Data to examine Block Start

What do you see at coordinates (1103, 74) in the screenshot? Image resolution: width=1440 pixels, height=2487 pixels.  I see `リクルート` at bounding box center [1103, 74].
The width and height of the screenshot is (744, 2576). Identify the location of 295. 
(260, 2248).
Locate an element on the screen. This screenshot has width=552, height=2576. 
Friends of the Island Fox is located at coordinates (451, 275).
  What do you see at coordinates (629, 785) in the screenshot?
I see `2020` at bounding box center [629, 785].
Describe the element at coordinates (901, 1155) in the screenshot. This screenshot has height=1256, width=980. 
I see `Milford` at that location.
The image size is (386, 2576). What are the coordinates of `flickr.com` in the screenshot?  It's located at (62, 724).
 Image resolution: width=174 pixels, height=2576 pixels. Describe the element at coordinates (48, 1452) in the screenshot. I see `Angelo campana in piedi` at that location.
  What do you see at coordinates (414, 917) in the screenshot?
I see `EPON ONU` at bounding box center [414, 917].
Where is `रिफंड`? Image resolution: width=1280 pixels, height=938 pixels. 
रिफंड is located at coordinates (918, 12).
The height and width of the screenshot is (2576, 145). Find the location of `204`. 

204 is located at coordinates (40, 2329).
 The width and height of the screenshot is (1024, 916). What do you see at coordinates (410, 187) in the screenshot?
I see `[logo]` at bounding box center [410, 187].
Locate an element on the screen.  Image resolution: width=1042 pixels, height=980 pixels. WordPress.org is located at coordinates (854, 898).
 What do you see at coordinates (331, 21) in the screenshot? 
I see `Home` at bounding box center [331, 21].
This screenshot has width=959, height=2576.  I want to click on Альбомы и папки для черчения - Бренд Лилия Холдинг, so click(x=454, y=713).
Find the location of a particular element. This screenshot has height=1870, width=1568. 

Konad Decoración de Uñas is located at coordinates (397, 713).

Data to examine Block End

What is needed is an exact copy of the lines from the one containing "pixels, height=938 pixels." through the last line of the records above, both included.

Where is `रिफंड`? Image resolution: width=1280 pixels, height=938 pixels. 
रिफंड is located at coordinates (918, 12).
The height and width of the screenshot is (2576, 145). Find the location of `204`. 

204 is located at coordinates (40, 2329).
 The width and height of the screenshot is (1024, 916). What do you see at coordinates (410, 187) in the screenshot?
I see `[logo]` at bounding box center [410, 187].
Locate an element on the screen.  Image resolution: width=1042 pixels, height=980 pixels. WordPress.org is located at coordinates (854, 898).
 What do you see at coordinates (331, 21) in the screenshot? 
I see `Home` at bounding box center [331, 21].
This screenshot has width=959, height=2576.  I want to click on Альбомы и папки для черчения - Бренд Лилия Холдинг, so click(x=454, y=713).
Find the location of a particular element. This screenshot has height=1870, width=1568. 

Konad Decoración de Uñas is located at coordinates (397, 713).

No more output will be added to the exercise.